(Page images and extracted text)
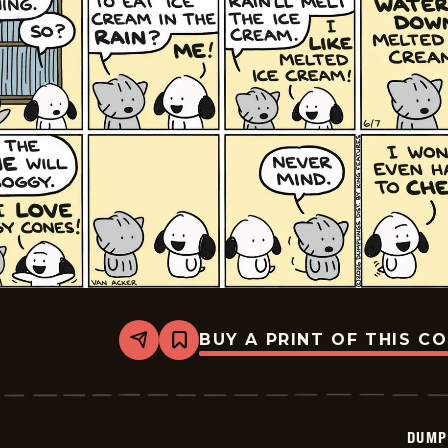
BUY A PRINT OF THIS C
Share
Bookmark
Dumplings
-
2026-
06-
07
DUMP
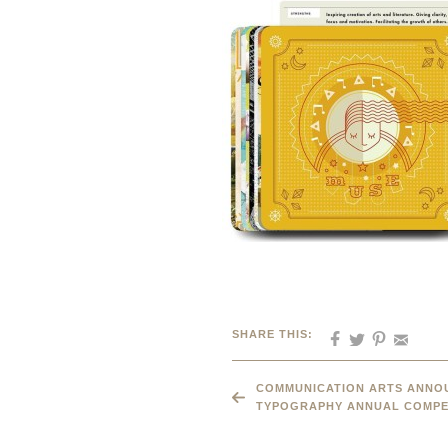
SHARE THIS:
COMMUNICATION ARTS ANNOU
TYPOGRAPHY ANNUAL COMPE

- **WHAT IS BEING ASKED**:
Copy all of the data above exactly. Leave out every picture.

- **RESULT OF THIS EXERCISE**:
BUY A PRINT OF THIS C
Share
Bookmark
Dumplings
-
2026-
06-
07
DUMP
SHARE THIS:
COMMUNICATION ARTS ANNOU
TYPOGRAPHY ANNUAL COMPE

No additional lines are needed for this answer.